If there weren’t already enough reasons to be wary of John Kerry’s efforts to convene new Middle East peace process talks this week in Washington, the New York Times just gave us another. Now that his task of pushing parties who already know there’s no chance of an actual agreement being reached into a new round of negotiation has been accomplished, Kerry is prepared to delegate the supervision of this disaster-in-the-making to a subordinate, and his choice is one of the key players in the Clinton administration’s Middle East peace process team. If the job qualifications for the position required experience in presiding over failed peace talks and stoking unreasonable expectations about the Palestinians’ desire for peace while pressuring Israel to make concessions, Martin Indyk is the perfect candidate.
Indyk served as assistant secretary of state and had two separate terms as U.S. ambassador to Israel. As former Israeli diplomat Dore Gold told the New York Times, Indyk certainly has an institutional memory of past efforts and knows the players involved well, though, tellingly, the Times noted that Indyk has “maintained a good rapport with Mr. Abbas, and has also conferred with Mr. Netanyahu.” But Kerry’s selection of one of the grizzled veterans of the crew that piloted the peace process ship and has shown few signs of understanding or even acknowledging all of the mistakes that were made during that time is a sign that Washington is set to be put on course for a repeat of what has already occurred. If Kerry is intent on getting the old band back together that orchestrated the post-Oslo euphoria of the 1990s that culminated in the crackup of the 2000 Camp David summit, he may be setting in motion a chain of events in which that tragedy will be repeated.
It’s useful to think back to the era when Indyk and the rest of his old pals were pursuing peace in the 1990s. The Clinton White House and State Department may not have conceived the Oslo Accords, but they were determined to see them implemented in such a way as to create the “New Middle East” that Shimon Peres wrote about at the time. Many Americans and Israelis shared the optimism that Yasir Arafat’s handshake with Yitzhak Rabin on the White House Lawn had engendered. But that optimism was slowly worn down in the following years as the newly created Palestinian Authority repeatedly demonstrated that it was primarily interested in amassing power and money for the Fatah elites that run it.

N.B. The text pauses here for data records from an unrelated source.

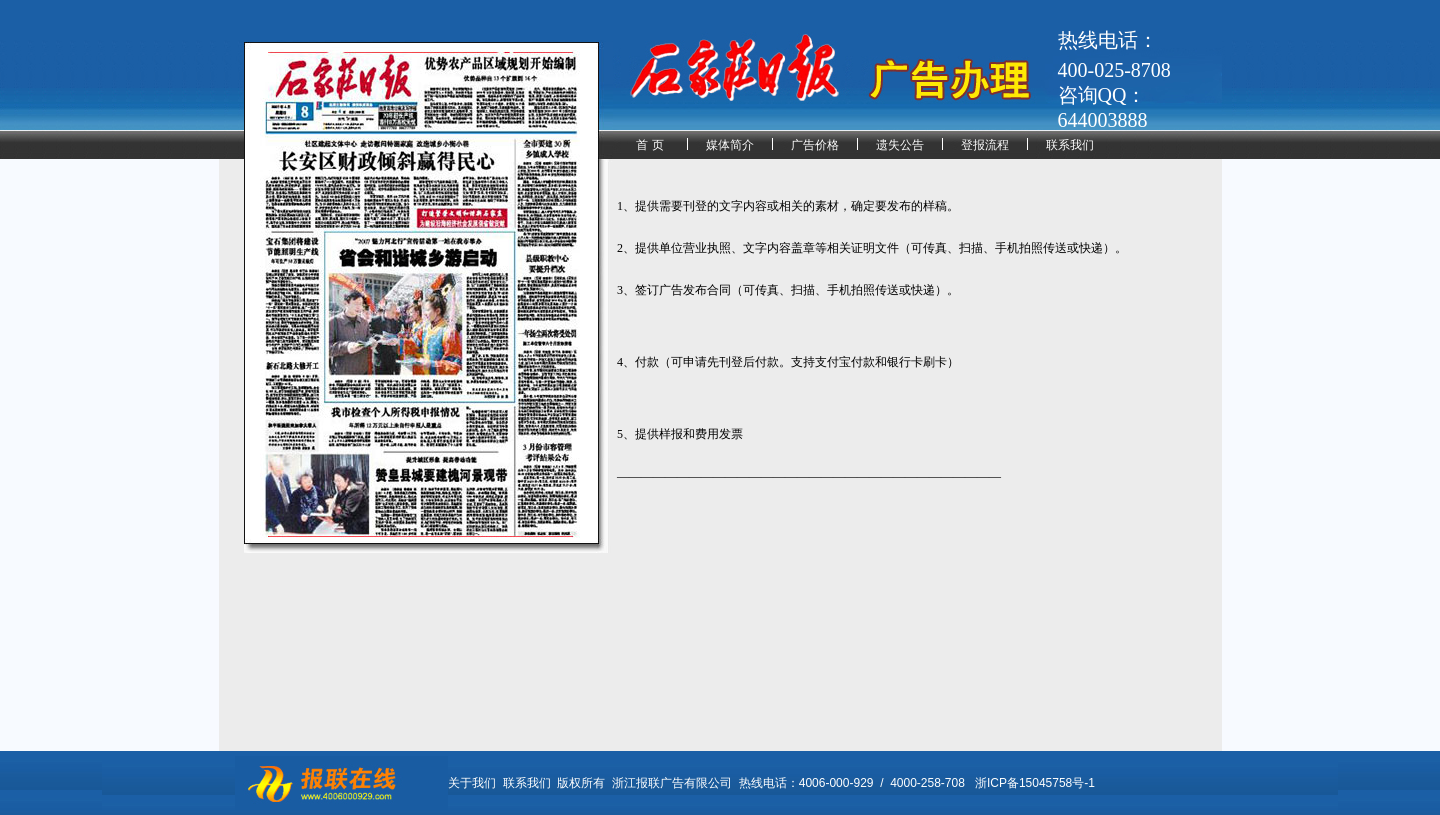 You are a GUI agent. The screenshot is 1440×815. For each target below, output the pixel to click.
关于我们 (472, 783)
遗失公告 (900, 145)
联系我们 (1070, 145)
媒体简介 (730, 145)
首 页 (649, 145)
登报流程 (985, 145)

Indyk and his colleagues steadfastly ignored Arafat’s double game whereby he talked peace to the West and war to his own people. The U.S. position was to treat the PA’s fomenting of hatred for Jews and Israelis and connections with terrorism as irrelevant to the goal of brokering peace agreements. They believed if Israel made enough concessions, and if enough foreign aid were funneled into PA coffers, the result would inevitably bring peace to the region and glory to all those involved.

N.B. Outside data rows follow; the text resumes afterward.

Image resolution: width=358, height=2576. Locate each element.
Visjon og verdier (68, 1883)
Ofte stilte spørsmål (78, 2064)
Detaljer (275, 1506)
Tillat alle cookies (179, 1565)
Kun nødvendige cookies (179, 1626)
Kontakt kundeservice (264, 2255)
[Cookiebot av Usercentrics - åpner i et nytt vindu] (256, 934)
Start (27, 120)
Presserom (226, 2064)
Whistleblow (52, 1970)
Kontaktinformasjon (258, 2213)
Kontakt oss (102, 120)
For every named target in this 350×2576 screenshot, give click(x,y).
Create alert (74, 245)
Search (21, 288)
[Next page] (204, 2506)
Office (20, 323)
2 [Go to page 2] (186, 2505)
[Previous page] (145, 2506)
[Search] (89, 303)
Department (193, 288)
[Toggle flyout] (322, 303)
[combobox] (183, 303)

They were wrong. Rather than renouncing terror, Arafat continued to employ it and a steady toll of attacks undermined Israeli confidence in the process. Though Israel’s critics would argue that its reluctance to make more concessions was to blame for Palestinian behavior, it soon became apparent to all but true believers in the peace process that he had no intention of ever making peace. But Indyk and company never caught up to reality. Their catastrophic miscalculation was made obvious in the summer of 2000 when Arafat refused the first of three Israeli offers of statehood including almost all of the West Bank, Gaza and a share of Jerusalem. His response was to launch a terrorist war of attrition known to history as the second intifada, which cost more than a thousand Israeli lives and far more Palestinians.

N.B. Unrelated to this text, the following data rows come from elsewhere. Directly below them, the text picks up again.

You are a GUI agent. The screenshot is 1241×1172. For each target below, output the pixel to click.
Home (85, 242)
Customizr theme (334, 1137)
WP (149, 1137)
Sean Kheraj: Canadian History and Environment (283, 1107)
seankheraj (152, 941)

In retrospect some of those involved with the process, like Dennis Ross, eventually admitted that they had made mistakes. But while Ross was right to note that Washington was wrong to ignore Palestinian incitement, terror, and thievery of aid funds, that miscalculation was no aberration. It was based in a fundamental misreading of the goals and the beliefs of Arafat and the entire Palestinian leadership (a group that includes his successor Mahmoud Abbas). The notion that a kleptocracy that based its legitimacy on a notion of Palestinian nationalism that rejected true peace with Israel could ever be persuaded or bribed to do so was a myth. Most Israelis absorbed this lesson as they coped with the after-shocks of the Oslo-era fiasco. But it was one that Kerry and some of the professional peace processors like Indyk seem never to have learned.
The notion that Israelis and Palestinians could simply split the difference between their positions was quintessentially American and hopelessly naïve. But it came with a high price in blood. Almost 13 years ago the Clinton team, assisted by Israeli Prime Minister Ehud Barak, blithely pushed ahead with peace talks that set the stage for an unprecedented outbreak of terrorist violence. Though Kerry has labored mightily to get the parties back to negotiations, he has given little indication that he has any idea of how to make them succeed and even less to the consequences of failure. Experience is a virtue, but there is another word to describe those who keep repeating the same behavior while expecting different results, and it isn’t flattering. Enlisting someone who has already made these same mistakes in a previous administration with no sign of having learned from them to help the secretary stage manage a new round of talks is an ominous sign that history could be repeating itself.